[Task prompt]: Every line of the material must come back exactly as given.

[Information provided]:

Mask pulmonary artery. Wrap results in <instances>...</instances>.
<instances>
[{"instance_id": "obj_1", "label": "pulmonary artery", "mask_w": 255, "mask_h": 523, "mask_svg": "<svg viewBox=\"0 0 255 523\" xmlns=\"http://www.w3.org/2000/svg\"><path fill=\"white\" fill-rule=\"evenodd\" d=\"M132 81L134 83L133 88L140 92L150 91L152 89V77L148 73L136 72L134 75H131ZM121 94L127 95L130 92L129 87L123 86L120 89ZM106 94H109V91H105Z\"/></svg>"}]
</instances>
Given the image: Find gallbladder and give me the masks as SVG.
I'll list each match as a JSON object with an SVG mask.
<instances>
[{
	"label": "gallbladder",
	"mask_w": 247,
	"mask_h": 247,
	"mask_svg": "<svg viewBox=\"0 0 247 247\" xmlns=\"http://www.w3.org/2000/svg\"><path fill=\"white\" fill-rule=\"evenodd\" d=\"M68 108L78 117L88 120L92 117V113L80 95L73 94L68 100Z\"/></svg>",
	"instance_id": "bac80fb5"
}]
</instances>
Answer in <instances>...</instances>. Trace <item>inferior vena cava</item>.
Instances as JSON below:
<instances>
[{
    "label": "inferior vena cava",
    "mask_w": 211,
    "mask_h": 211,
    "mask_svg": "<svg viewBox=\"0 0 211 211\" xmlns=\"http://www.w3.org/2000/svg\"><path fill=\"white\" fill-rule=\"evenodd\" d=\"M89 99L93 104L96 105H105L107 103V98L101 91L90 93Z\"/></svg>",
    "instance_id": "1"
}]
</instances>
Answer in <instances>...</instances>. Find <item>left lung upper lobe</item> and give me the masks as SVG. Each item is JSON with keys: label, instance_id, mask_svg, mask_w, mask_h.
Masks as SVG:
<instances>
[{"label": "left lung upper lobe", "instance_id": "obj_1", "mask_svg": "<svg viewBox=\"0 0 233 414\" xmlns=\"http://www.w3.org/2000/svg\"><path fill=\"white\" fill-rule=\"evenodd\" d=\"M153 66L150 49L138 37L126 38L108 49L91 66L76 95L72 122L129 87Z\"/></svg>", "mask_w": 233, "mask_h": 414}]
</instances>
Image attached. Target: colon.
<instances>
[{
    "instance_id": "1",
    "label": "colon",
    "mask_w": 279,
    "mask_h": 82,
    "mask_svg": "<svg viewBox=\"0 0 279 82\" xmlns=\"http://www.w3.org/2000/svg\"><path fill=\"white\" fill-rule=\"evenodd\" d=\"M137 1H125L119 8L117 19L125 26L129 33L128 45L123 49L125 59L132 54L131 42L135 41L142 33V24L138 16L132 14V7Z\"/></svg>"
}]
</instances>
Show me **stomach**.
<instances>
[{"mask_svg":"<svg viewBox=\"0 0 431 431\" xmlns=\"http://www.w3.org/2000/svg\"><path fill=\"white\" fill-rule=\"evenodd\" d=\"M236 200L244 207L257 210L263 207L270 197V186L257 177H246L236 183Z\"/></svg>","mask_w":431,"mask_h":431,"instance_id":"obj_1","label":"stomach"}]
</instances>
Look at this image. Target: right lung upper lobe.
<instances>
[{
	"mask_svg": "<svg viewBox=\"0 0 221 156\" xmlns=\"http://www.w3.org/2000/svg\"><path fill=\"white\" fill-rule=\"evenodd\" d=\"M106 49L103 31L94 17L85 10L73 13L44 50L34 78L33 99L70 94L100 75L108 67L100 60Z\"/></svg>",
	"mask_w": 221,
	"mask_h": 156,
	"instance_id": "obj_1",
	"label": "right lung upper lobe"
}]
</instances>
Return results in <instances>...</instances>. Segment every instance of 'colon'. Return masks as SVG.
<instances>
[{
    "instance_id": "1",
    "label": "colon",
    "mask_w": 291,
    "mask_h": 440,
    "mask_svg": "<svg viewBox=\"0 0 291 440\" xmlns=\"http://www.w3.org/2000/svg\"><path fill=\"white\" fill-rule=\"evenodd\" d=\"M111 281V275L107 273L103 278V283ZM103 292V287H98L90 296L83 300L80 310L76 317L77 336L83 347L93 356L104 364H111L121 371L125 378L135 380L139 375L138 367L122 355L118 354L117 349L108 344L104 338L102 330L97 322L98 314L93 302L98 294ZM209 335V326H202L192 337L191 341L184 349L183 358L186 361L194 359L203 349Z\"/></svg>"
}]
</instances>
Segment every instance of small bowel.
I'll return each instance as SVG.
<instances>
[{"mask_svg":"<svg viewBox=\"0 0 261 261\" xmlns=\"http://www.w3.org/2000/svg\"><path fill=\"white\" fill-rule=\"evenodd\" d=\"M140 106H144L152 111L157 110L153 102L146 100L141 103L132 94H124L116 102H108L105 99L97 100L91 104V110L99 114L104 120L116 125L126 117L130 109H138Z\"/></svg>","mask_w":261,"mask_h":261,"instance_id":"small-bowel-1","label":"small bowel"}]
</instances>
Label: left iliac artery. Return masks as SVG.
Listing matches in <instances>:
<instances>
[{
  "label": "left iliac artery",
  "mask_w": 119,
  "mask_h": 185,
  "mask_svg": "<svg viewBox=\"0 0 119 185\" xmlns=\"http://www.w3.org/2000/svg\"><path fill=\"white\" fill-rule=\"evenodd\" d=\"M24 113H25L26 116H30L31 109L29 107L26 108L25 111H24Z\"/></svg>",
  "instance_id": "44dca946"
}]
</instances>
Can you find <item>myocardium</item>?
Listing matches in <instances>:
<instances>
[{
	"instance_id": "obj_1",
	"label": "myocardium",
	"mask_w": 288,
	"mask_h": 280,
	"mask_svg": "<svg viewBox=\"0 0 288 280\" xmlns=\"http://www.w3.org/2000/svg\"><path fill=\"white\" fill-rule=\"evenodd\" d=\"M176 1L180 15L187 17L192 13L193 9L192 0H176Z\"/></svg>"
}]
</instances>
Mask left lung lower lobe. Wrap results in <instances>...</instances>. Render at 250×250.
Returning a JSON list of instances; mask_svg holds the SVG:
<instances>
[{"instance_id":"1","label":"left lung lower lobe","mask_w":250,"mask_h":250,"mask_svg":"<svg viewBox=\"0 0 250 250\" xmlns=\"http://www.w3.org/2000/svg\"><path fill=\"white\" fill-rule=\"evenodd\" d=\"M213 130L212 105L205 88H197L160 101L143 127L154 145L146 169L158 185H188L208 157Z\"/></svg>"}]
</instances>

[Solution to this task]:
Mask pulmonary artery. Wrap results in <instances>...</instances>.
<instances>
[{"instance_id": "obj_1", "label": "pulmonary artery", "mask_w": 255, "mask_h": 523, "mask_svg": "<svg viewBox=\"0 0 255 523\" xmlns=\"http://www.w3.org/2000/svg\"><path fill=\"white\" fill-rule=\"evenodd\" d=\"M132 81L134 83L133 88L140 92L150 91L152 89V77L148 73L136 72L134 75H131ZM121 94L127 95L130 92L129 87L123 86L120 89ZM106 94H109V91H105Z\"/></svg>"}]
</instances>
Given the image: Find gallbladder and give me the masks as SVG.
I'll list each match as a JSON object with an SVG mask.
<instances>
[{
	"label": "gallbladder",
	"mask_w": 247,
	"mask_h": 247,
	"mask_svg": "<svg viewBox=\"0 0 247 247\" xmlns=\"http://www.w3.org/2000/svg\"><path fill=\"white\" fill-rule=\"evenodd\" d=\"M68 108L78 117L88 120L92 117V113L80 95L73 94L68 100Z\"/></svg>",
	"instance_id": "bac80fb5"
}]
</instances>
Answer in <instances>...</instances>. Trace <item>inferior vena cava</item>.
Instances as JSON below:
<instances>
[{
    "label": "inferior vena cava",
    "mask_w": 211,
    "mask_h": 211,
    "mask_svg": "<svg viewBox=\"0 0 211 211\" xmlns=\"http://www.w3.org/2000/svg\"><path fill=\"white\" fill-rule=\"evenodd\" d=\"M89 99L93 104L96 105H105L107 103V98L101 91L90 93Z\"/></svg>",
    "instance_id": "1"
}]
</instances>
Answer in <instances>...</instances>. Find <item>left lung upper lobe</item> and give me the masks as SVG. Each item is JSON with keys: label, instance_id, mask_svg, mask_w, mask_h.
Masks as SVG:
<instances>
[{"label": "left lung upper lobe", "instance_id": "obj_1", "mask_svg": "<svg viewBox=\"0 0 233 414\" xmlns=\"http://www.w3.org/2000/svg\"><path fill=\"white\" fill-rule=\"evenodd\" d=\"M153 66L150 49L138 37L126 38L108 49L91 66L76 95L72 122L129 87Z\"/></svg>", "mask_w": 233, "mask_h": 414}]
</instances>
Image attached. Target: colon.
<instances>
[{
    "instance_id": "1",
    "label": "colon",
    "mask_w": 279,
    "mask_h": 82,
    "mask_svg": "<svg viewBox=\"0 0 279 82\" xmlns=\"http://www.w3.org/2000/svg\"><path fill=\"white\" fill-rule=\"evenodd\" d=\"M137 1H125L119 8L117 19L125 26L129 33L128 45L123 49L125 59L132 54L131 42L135 41L142 33V24L138 16L132 14V7Z\"/></svg>"
}]
</instances>
Show me **stomach**.
<instances>
[{"mask_svg":"<svg viewBox=\"0 0 431 431\" xmlns=\"http://www.w3.org/2000/svg\"><path fill=\"white\" fill-rule=\"evenodd\" d=\"M236 200L244 207L257 210L263 207L270 197V186L257 177H246L236 183Z\"/></svg>","mask_w":431,"mask_h":431,"instance_id":"obj_1","label":"stomach"}]
</instances>
Look at this image. Target: right lung upper lobe.
<instances>
[{
	"mask_svg": "<svg viewBox=\"0 0 221 156\" xmlns=\"http://www.w3.org/2000/svg\"><path fill=\"white\" fill-rule=\"evenodd\" d=\"M106 49L103 31L94 17L85 10L73 13L44 50L34 78L33 99L70 94L100 75L108 67L100 60Z\"/></svg>",
	"mask_w": 221,
	"mask_h": 156,
	"instance_id": "obj_1",
	"label": "right lung upper lobe"
}]
</instances>
Return results in <instances>...</instances>. Segment every instance of 'colon'. Return masks as SVG.
<instances>
[{
    "instance_id": "1",
    "label": "colon",
    "mask_w": 291,
    "mask_h": 440,
    "mask_svg": "<svg viewBox=\"0 0 291 440\" xmlns=\"http://www.w3.org/2000/svg\"><path fill=\"white\" fill-rule=\"evenodd\" d=\"M111 281V275L107 273L103 278V283ZM103 292V287H98L90 296L83 300L80 310L76 317L77 336L83 347L93 356L104 364H111L121 371L125 378L135 380L139 375L138 367L122 355L118 354L117 349L108 344L104 338L102 330L97 322L98 314L93 302L98 294ZM209 335V326H202L192 337L191 341L184 349L183 358L186 361L194 359L203 349Z\"/></svg>"
}]
</instances>
Segment every instance of small bowel.
I'll return each instance as SVG.
<instances>
[{"mask_svg":"<svg viewBox=\"0 0 261 261\" xmlns=\"http://www.w3.org/2000/svg\"><path fill=\"white\" fill-rule=\"evenodd\" d=\"M140 106H144L152 111L157 110L153 102L146 100L141 103L132 94H124L116 102H108L105 99L97 100L91 104V110L99 114L104 120L116 125L126 117L130 109H138Z\"/></svg>","mask_w":261,"mask_h":261,"instance_id":"small-bowel-1","label":"small bowel"}]
</instances>
Label: left iliac artery. Return masks as SVG.
Listing matches in <instances>:
<instances>
[{
  "label": "left iliac artery",
  "mask_w": 119,
  "mask_h": 185,
  "mask_svg": "<svg viewBox=\"0 0 119 185\" xmlns=\"http://www.w3.org/2000/svg\"><path fill=\"white\" fill-rule=\"evenodd\" d=\"M24 113H25L26 116H30L31 109L29 107L26 108L25 111H24Z\"/></svg>",
  "instance_id": "44dca946"
}]
</instances>
Can you find <item>myocardium</item>?
Listing matches in <instances>:
<instances>
[{
	"instance_id": "obj_1",
	"label": "myocardium",
	"mask_w": 288,
	"mask_h": 280,
	"mask_svg": "<svg viewBox=\"0 0 288 280\" xmlns=\"http://www.w3.org/2000/svg\"><path fill=\"white\" fill-rule=\"evenodd\" d=\"M176 1L180 15L187 17L192 13L193 9L192 0H176Z\"/></svg>"
}]
</instances>
Mask left lung lower lobe. Wrap results in <instances>...</instances>. Render at 250×250.
Returning a JSON list of instances; mask_svg holds the SVG:
<instances>
[{"instance_id":"1","label":"left lung lower lobe","mask_w":250,"mask_h":250,"mask_svg":"<svg viewBox=\"0 0 250 250\" xmlns=\"http://www.w3.org/2000/svg\"><path fill=\"white\" fill-rule=\"evenodd\" d=\"M213 130L212 105L205 88H197L160 101L143 127L154 145L146 169L158 185H188L208 157Z\"/></svg>"}]
</instances>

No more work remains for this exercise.